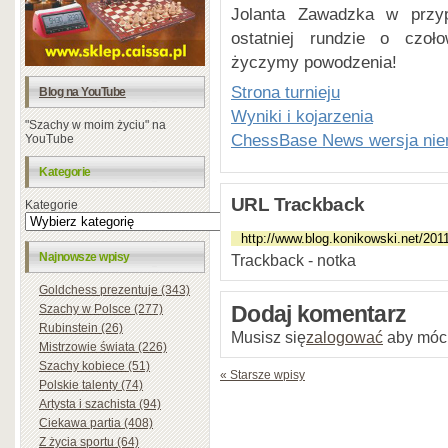
Jolanta Zawadzka w przy
ostatniej rundzie o czo
życzymy powodzenia!
Strona turnieju
Blog na YouTube
Wyniki i kojarzenia
"Szachy w moim życiu" na
ChessBase News wersja nie
YouTube
Kategorie
URL Trackback
Kategorie
Najnowsze wpisy
Trackback - notka
Goldchess prezentuje (343)
Szachy w Polsce (277)
Dodaj komentarz
Rubinstein (26)
Musisz się
zalogować
aby móc
Mistrzowie świata (226)
Szachy kobiece (51)
« Starsze wpisy
Polskie talenty (74)
Artysta i szachista (94)
Ciekawa partia (408)
Z życia sportu (64)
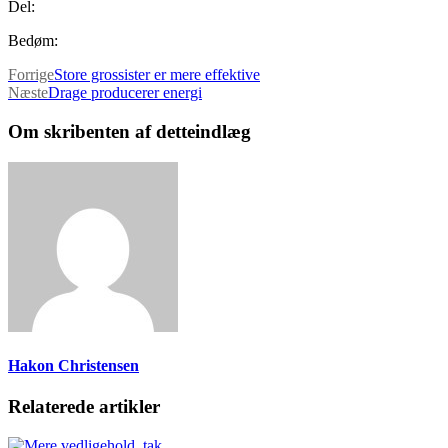
Del:
Bedøm:
Forrige
Store grossister er mere effektive
Næste
Drage producerer energi
Om skribenten af detteindlæg
Hakon Christensen
Relaterede artikler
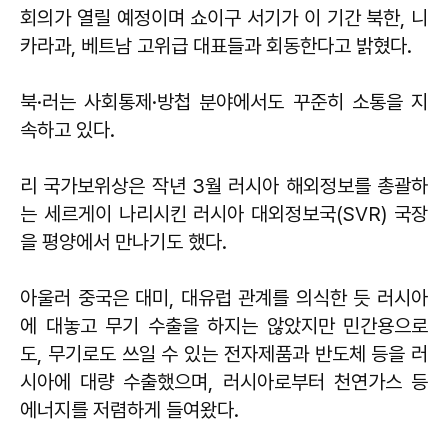
회의가 열릴 예정이며 쇼이구 서기가 이 기간 북한, 니
카라과, 베트남 고위급 대표들과 회동한다고 밝혔다.
북·러는 사회통제·방첩 분야에서도 꾸준히 소통을 지
속하고 있다.
리 국가보위상은 작년 3월 러시아 해외정보를 총괄하
는 세르게이 나리시킨 러시아 대외정보국(SVR) 국장
을 평양에서 만나기도 했다.
아울러 중국은 대미, 대유럽 관계를 의식한 듯 러시아
에 대놓고 무기 수출을 하지는 않았지만 민간용으로
도, 무기로도 쓰일 수 있는 전자제품과 반도체 등을 러
시아에 대량 수출했으며, 러시아로부터 천연가스 등
에너지를 저렴하게 들여왔다.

····················

■ What you need to do ■
Leaving out each picture, repeat exactly the lines above from the one that contains "URL Trackback" through the one that contains "을 평양에서 만나기도 했다.".

■ Answer box ■
URL Trackback
Kategorie
Najnowsze wpisy
Trackback - notka
Goldchess prezentuje (343)
Szachy w Polsce (277)
Dodaj komentarz
Rubinstein (26)
Musisz się
zalogować
aby móc
Mistrzowie świata (226)
Szachy kobiece (51)
« Starsze wpisy
Polskie talenty (74)
Artysta i szachista (94)
Ciekawa partia (408)
Z życia sportu (64)
Del:
Bedøm:
Forrige
Store grossister er mere effektive
Næste
Drage producerer energi
Om skribenten af detteindlæg
Hakon Christensen
Relaterede artikler
회의가 열릴 예정이며 쇼이구 서기가 이 기간 북한, 니
카라과, 베트남 고위급 대표들과 회동한다고 밝혔다.
북·러는 사회통제·방첩 분야에서도 꾸준히 소통을 지
속하고 있다.
리 국가보위상은 작년 3월 러시아 해외정보를 총괄하
는 세르게이 나리시킨 러시아 대외정보국(SVR) 국장
을 평양에서 만나기도 했다.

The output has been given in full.